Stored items

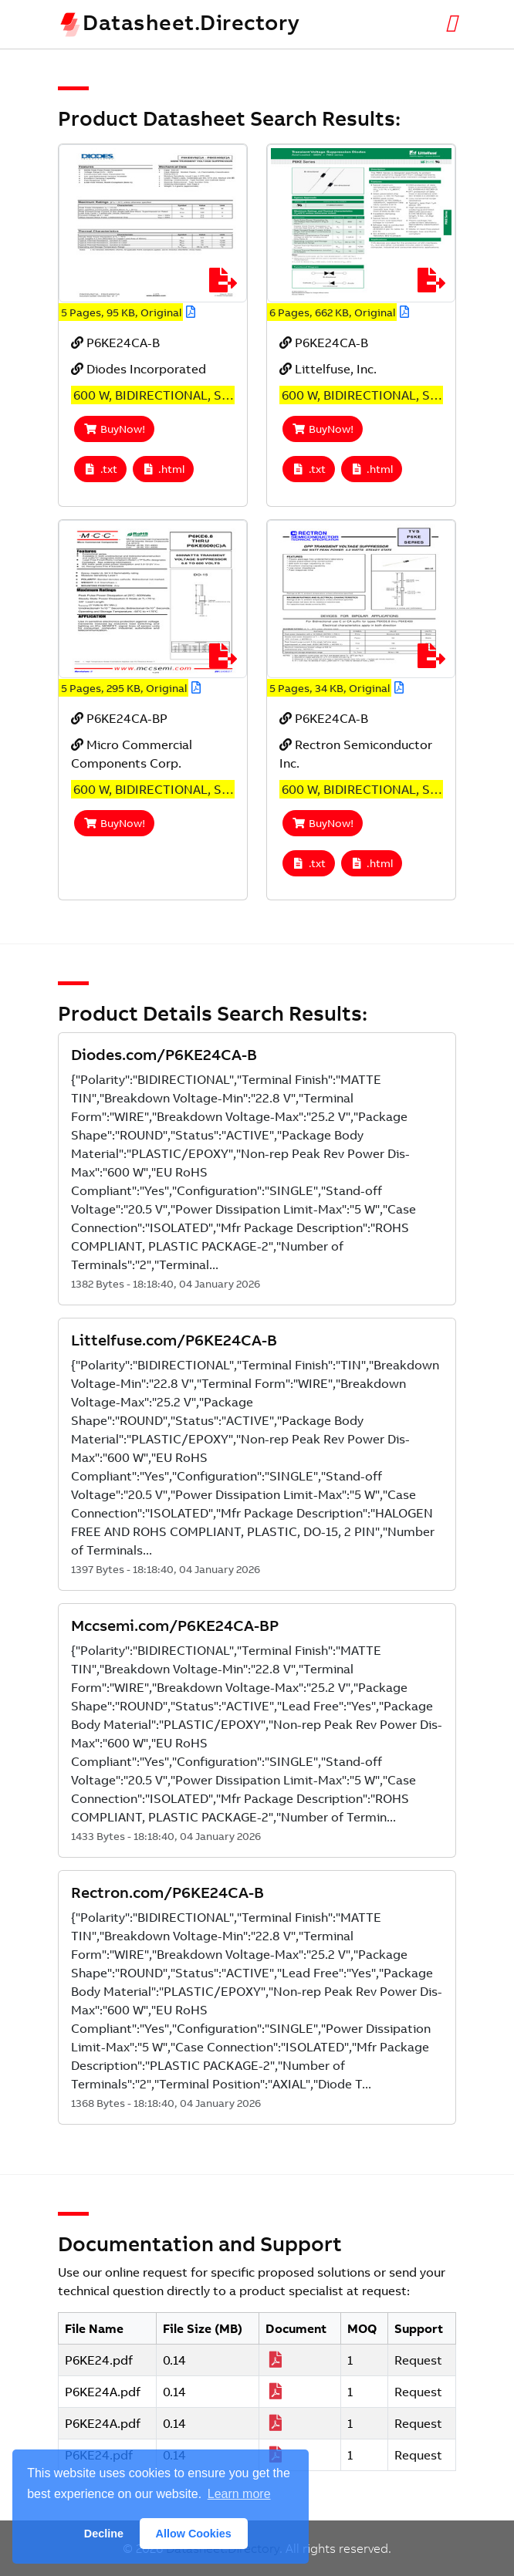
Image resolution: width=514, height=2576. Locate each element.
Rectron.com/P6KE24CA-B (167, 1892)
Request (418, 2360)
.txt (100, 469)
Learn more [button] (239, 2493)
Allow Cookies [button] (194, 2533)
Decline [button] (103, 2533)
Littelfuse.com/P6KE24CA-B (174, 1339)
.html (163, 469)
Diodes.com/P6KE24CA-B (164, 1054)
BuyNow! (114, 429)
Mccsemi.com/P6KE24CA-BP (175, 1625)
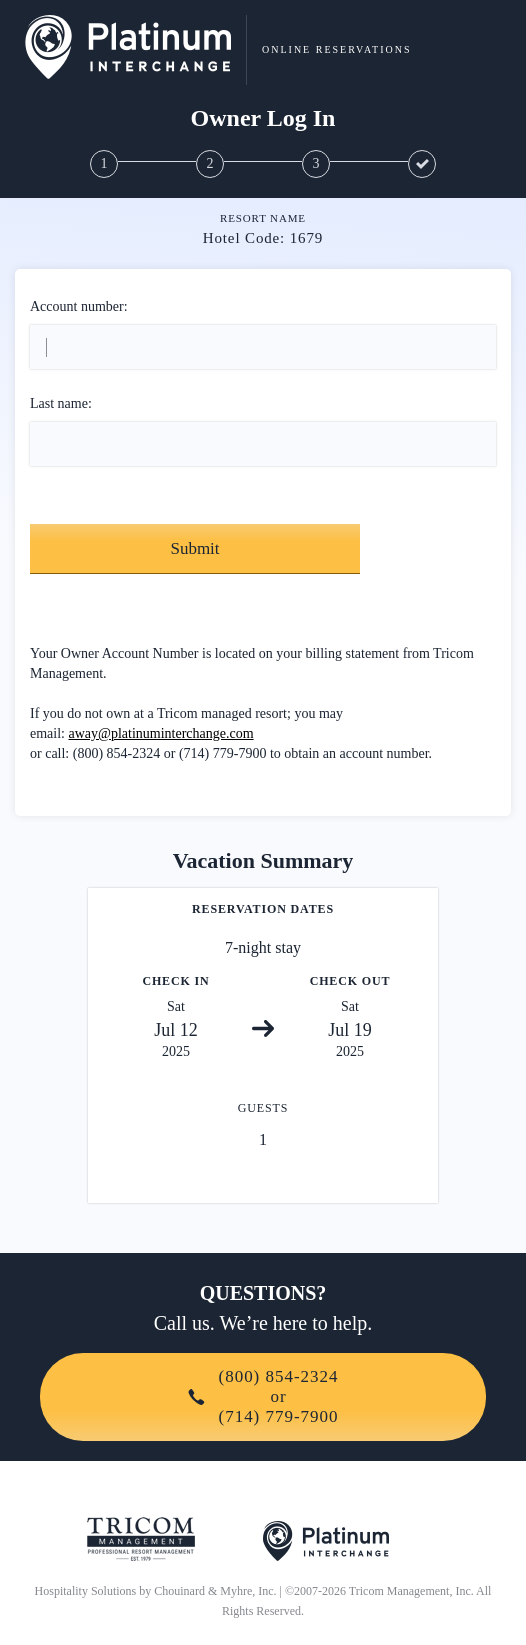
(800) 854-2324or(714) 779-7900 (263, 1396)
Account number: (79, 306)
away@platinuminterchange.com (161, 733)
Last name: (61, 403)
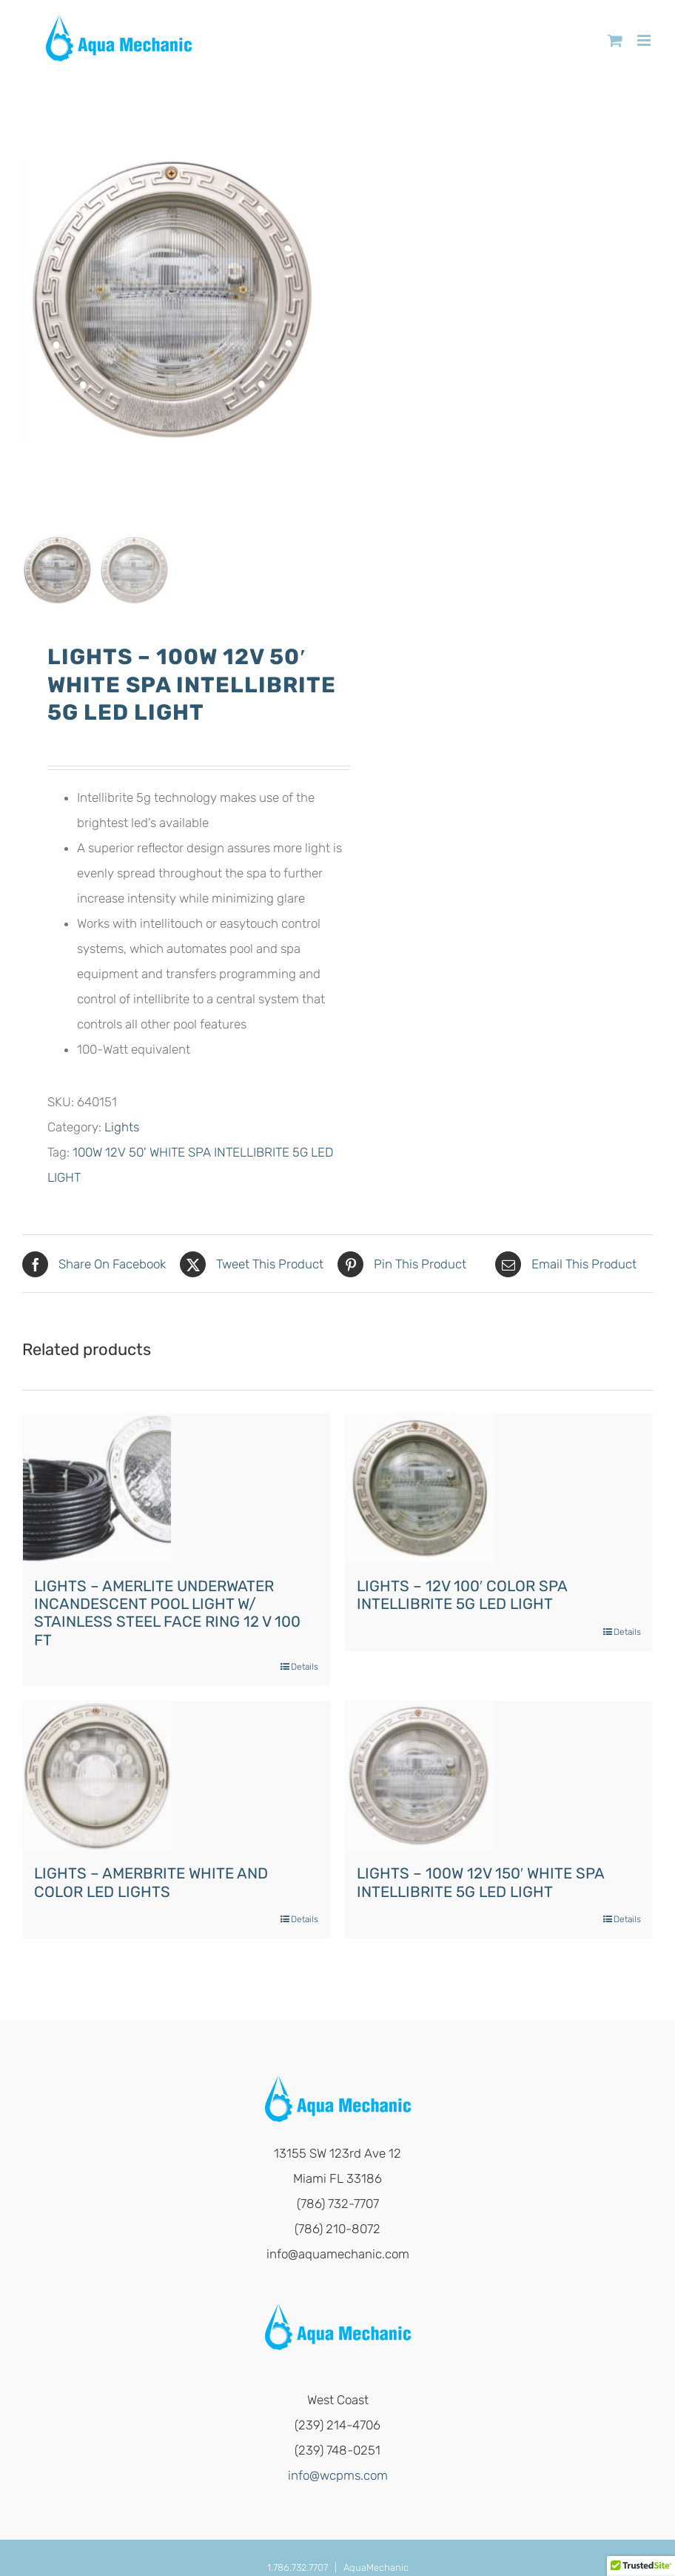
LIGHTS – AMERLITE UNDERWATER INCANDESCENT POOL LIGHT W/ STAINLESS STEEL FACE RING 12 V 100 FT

--

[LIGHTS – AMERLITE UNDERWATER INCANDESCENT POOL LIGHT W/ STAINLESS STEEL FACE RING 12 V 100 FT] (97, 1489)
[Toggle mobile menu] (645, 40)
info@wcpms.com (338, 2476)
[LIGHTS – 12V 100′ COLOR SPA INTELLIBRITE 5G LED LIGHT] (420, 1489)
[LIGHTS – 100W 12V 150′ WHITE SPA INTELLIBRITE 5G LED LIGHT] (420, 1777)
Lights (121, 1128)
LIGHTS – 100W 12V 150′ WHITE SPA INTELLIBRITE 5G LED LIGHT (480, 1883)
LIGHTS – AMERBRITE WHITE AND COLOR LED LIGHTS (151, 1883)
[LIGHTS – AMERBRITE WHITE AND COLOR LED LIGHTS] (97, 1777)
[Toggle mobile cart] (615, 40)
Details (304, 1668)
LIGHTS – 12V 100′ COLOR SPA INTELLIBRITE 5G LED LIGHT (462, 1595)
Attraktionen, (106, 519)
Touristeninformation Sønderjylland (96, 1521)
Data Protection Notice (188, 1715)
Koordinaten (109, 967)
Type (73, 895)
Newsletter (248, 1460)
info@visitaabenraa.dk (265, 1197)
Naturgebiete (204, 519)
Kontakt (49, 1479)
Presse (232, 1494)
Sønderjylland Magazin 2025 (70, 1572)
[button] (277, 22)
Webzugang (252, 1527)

*DESCRIPTION OF THE TASK*. What you give back should be exactly the lines of the data above from the line with "Kontakt (49, 1479)" through the line with "Webzugang (252, 1527)", both of those included, and nothing more.

*REPLY*.
Kontakt (49, 1479)
Presse (232, 1494)
Sønderjylland Magazin 2025 (70, 1572)
[button] (277, 22)
Webzugang (252, 1527)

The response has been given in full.